A escola, que aborrecimento e inutilidade, era uma remota lembrança onde começou a ruminar a faceta de fora de lei. Hoje não se arrepende. Às vezes cruza-se com colegas da escola e nota a miséria em que se debatem. Alguns aventuraram-se nos estudos universitários, fizeram-se doutores e não saem da cepa torta. Sabe que a instrução não faz vingar os melhores. Sabe: que o mundo merdoso é uma selva onde todos são chacais uns dos outros; onde só as hipocrisias mandam respeitar códigos de conduta que nem aos ingénuos pertencem. É matar ou morrer. Às vezes, literalmente. Outras vezes, com o delico-doce canto das metáforas.

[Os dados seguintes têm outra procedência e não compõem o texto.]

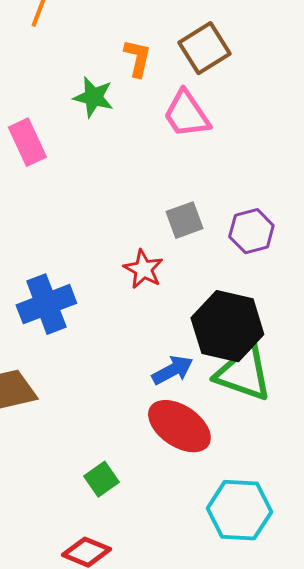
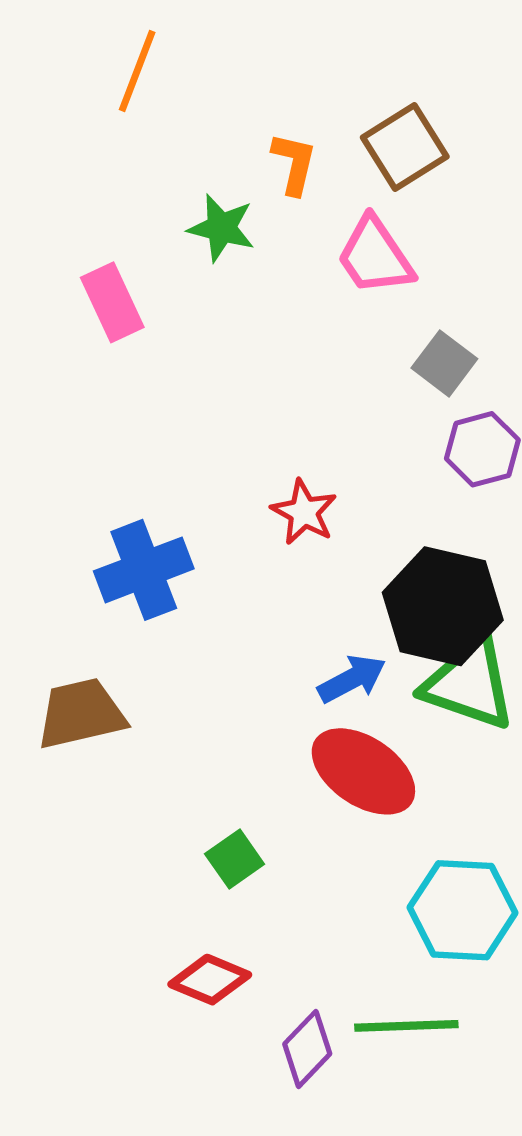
gray square: (184, 220) -> (444, 363), moved, turned -33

O dia começa a meio da tarde. À hora em que os outros tomam o lanche, abarbata-se com um farto pequeno-almoço que se confunde com um opíparo almoço. Trata os empregados de mesa com o desdém de quem se acha superior. A sua particular lente do mundo desfoca os olhos para o preconceito social que, dir-se-ia, é mais próprio de gente de superior linhagem (assim se acham) que não convive com a demais gentalha (burguesia e arrivistas sociais incluídos). Esta é uma exclusão em que teimam os que, como ele, pisam o risco da lei todos os dias. Olha para os demais – e não importa a condição social – e escorre um sorriso sobranceiro. Por dentro, a reconfortante sensação de levar uma vida fácil e tão pródiga em proveitos materiais.
Para o exterior, para os que lhe são próximos e, néscios, porfiam numa vida honesta, dramatiza o modo de vida. Está farto de ouvir conselhos sábios, advertências impregnadas de moral que rima com legalidade instituída. A cada interpelação, retorquia com um ar compungido: “sabes lá tu o martírio que levo”. As pessoas acreditavam, decaindo perante a sua sinceridade, aquele olhar ao mesmo tempo matreiro e de quem dorme poucas, e mal amanhadas, horas de sono. As pessoas acreditavam que vivia sufocado pela possibilidade de uma pandilha de polícias à paisana, tão maltrapilhos como ele, lhe deitar a mão. Pensavam que fugia dos ajuntamentos, que era um solitário com perenes dores de cabeça só de imaginar que a alvorada que rompia a meio da tarde era o derradeiro dia. Que tanto o podia ser da vida, como da liberdade. Se lhe perguntassem, diria: “a acontecer, do mal o menos, que seja o derradeiro dia da existência”.
Enquanto puxava lustro à 38 milímetros, estava seguro que polícia algum lhe daria caça. Tinha os seus trunfos. Informadores de confiança que lhe diziam, em antecipação, que havia agentes disfarçados a rondar as ruelas do bairro. E antes que os pelintras à paisana soubessem quem era, já metia amizade com eles. A ensandecida estratégia de se meter na boca do lobo. Metia-os no mais profundo bas fond, cúmplices das piores ilegalidades. A certa altura, os predadores eram a caça grossa que ele tinha arpoado com um golpe de génio. Por isso é que dormia o sono dos justos.
À cautela, não fossem as curvas dos dias trazer uma mais traiçoeira, a sua cabeça tinha que sentir o coldre da 38 milímetros.